§ DESCRIPTION OF THE TASK: Pull every line with "divider" from the data.

§ Stored entries:
::::
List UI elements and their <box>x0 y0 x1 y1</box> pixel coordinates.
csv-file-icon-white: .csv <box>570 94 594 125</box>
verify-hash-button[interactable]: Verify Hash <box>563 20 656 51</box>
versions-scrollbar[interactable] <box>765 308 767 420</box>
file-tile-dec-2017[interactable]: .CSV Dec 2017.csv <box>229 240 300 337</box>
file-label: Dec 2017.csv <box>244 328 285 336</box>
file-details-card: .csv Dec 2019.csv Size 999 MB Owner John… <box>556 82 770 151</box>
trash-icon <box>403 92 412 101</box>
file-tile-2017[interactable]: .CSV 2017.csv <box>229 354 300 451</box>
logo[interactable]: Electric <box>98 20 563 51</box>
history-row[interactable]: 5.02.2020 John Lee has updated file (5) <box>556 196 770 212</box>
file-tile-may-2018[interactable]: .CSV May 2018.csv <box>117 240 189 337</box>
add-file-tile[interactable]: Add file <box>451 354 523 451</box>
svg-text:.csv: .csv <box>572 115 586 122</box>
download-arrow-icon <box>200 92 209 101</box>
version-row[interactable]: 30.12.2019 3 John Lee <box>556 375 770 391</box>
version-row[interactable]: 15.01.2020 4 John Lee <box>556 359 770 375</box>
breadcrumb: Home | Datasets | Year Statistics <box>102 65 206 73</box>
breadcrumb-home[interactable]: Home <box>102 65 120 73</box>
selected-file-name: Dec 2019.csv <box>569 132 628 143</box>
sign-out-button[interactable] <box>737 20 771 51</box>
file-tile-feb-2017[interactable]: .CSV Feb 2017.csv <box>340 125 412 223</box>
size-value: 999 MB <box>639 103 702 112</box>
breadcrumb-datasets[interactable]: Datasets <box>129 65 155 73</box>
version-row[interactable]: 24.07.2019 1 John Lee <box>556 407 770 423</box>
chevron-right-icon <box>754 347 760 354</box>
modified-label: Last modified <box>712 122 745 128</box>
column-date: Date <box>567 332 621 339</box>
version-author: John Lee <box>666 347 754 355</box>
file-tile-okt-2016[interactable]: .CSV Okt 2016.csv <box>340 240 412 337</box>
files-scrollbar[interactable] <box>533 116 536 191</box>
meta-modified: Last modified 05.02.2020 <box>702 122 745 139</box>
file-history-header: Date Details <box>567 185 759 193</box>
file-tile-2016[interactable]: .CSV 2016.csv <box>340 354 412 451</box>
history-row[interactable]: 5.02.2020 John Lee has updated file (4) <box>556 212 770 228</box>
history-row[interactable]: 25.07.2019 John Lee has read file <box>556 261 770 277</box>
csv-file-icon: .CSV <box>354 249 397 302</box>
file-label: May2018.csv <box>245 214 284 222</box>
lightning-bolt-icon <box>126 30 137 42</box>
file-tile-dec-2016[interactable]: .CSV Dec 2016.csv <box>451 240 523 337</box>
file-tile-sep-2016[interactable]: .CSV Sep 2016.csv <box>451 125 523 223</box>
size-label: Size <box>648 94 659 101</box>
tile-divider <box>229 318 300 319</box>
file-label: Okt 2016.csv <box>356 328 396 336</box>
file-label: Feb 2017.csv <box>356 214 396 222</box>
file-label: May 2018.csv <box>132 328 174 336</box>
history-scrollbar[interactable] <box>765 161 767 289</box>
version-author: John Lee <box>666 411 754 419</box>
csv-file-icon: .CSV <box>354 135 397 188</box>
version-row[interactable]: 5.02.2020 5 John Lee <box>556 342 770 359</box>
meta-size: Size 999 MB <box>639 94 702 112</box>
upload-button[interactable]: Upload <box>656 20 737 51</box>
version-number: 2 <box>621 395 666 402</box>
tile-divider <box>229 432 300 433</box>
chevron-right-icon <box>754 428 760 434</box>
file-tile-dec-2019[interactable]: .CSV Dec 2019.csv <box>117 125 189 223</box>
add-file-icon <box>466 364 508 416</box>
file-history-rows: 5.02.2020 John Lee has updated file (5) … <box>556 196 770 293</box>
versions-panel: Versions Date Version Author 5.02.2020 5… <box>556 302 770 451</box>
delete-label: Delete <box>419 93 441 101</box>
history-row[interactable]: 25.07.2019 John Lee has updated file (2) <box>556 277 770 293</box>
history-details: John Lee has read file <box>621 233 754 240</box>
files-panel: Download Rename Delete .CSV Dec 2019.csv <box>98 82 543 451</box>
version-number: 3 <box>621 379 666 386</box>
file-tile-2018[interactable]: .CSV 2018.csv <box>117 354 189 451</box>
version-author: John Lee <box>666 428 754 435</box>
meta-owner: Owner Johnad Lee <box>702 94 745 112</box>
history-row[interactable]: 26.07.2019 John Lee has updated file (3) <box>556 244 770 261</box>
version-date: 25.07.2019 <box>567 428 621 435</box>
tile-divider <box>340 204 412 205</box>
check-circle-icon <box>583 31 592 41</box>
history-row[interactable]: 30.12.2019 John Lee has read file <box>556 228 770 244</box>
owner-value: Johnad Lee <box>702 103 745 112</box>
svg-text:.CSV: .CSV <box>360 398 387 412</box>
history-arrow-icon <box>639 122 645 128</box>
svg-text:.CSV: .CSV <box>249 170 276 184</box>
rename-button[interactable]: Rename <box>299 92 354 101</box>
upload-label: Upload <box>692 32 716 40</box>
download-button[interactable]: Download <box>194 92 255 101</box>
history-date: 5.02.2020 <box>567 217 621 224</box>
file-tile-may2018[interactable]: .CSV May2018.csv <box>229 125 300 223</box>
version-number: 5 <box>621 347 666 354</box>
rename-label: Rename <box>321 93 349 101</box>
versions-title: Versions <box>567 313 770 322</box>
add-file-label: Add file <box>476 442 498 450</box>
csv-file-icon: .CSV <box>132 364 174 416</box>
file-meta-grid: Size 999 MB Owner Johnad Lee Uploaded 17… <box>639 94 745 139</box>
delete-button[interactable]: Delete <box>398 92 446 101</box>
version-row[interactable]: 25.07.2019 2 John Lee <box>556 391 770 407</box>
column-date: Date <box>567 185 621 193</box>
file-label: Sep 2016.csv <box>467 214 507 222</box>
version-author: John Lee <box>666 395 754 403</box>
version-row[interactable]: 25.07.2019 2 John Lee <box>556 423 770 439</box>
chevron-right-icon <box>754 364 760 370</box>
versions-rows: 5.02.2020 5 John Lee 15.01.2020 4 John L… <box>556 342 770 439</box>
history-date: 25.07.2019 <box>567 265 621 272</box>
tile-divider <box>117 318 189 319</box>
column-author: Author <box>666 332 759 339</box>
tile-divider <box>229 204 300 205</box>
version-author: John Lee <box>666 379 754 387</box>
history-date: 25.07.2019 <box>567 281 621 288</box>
::::
§ COMPLETED EXERCISE:
tile-divider <box>229 318 300 319</box>
tile-divider <box>229 432 300 433</box>
tile-divider <box>340 204 412 205</box>
tile-divider <box>117 318 189 319</box>
tile-divider <box>229 204 300 205</box>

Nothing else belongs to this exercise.